EXERCISE OBJECTIVE> Reproduce verbatim the line where "un tunnel divertente !Un gioco" occurs, along with all following lines down to the last line of the data.

Saved entries>
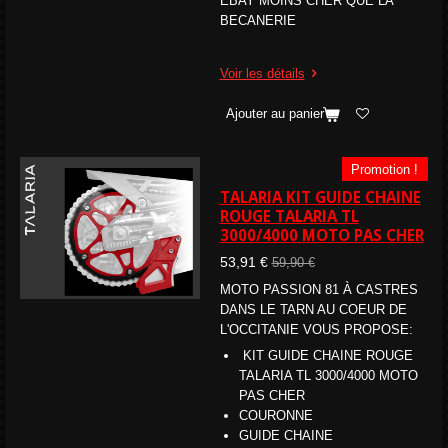
EBAY MOINS CHER QUE LA
BECANERIE
Voir les détails
Ajouter au panier
Promotion !
TALARIA KIT GUIDE CHAINE
ROUGE TALARIA TL
3000/4000 MOTO PAS CHER
53,91 €
59,90 €
MOTO PASSION 81 À CASTRES
DANS LE TARN AU COEUR DE
L'OCCITANIE VOUS PROPOSE:
KIT GUIDE CHAINE ROUGE
TALARIA TL 3000/4000 MOTO
PAS CHER
COURONNE
GUIDE CHAINE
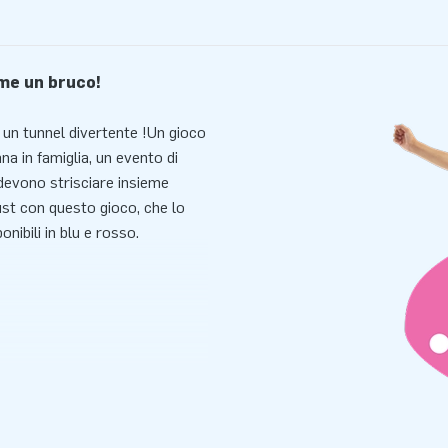
ome un bruco!
 un tunnel divertente !Un gioco
na in famiglia, un evento di
 devono strisciare insieme
ust con questo gioco, che lo
onibili in blu e rosso.
e a un punto di partenza e ad
tazione e sei pronto a giocare!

SOLUTION TO THE EXERCISE>
 un tunnel divertente !Un gioco
na in famiglia, un evento di
 devono strisciare insieme
ust con questo gioco, che lo
onibili in blu e rosso.
e a un punto di partenza e ad
tazione e sei pronto a giocare!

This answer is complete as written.